Sending a patch proposal after like 40 hours of looking through what
happens and what event we might be missing, im now changing +-40 lines
of code.. And actually not 'really' changing the events requested.. But
rather kinda bringing the old 'previous state' comparison back..

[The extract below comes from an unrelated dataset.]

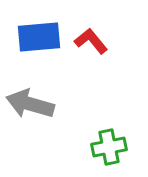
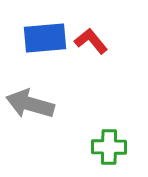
blue rectangle: moved 6 px right, 1 px down
green cross: rotated 12 degrees clockwise
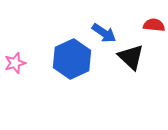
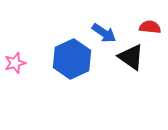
red semicircle: moved 4 px left, 2 px down
black triangle: rotated 8 degrees counterclockwise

Lemme know if its okay like this, you would like the new variable to be
renamed, the if/then/else restructured or just don't like it at all ;).
In the last case please do give a hint about what you would like instead :).

Regards,
PiBa-NL (Pieter)
From 21c191c036f740eb75a4fa59c23232b910cd695c Mon Sep 17 00:00:00 2001
From: PiBa-NL <[email protected]>
Date: Sun, 15 Apr 2018 22:20:22 +0200
Subject: [PATCH] BUG/MEDIUM: kqueue/poll: only use EV_SET when actually
needing to add or remove event filters

Avoid event filters being added twice or deleted while not present causing hanging requests.
Known reproduction:
With haproxy on a FreeBSD machine, and a IIS website with NTLM authentication and using http-tunnel haproxy would fail to receive the request with the added credentials to pass to the backend.
---
include/types/fd.h | 1 +
src/ev_kqueue.c | 36 +++++++++++++++++++++++++-----------
src/fd.c | 1 +
3 files changed, 27 insertions(+), 11 deletions(-)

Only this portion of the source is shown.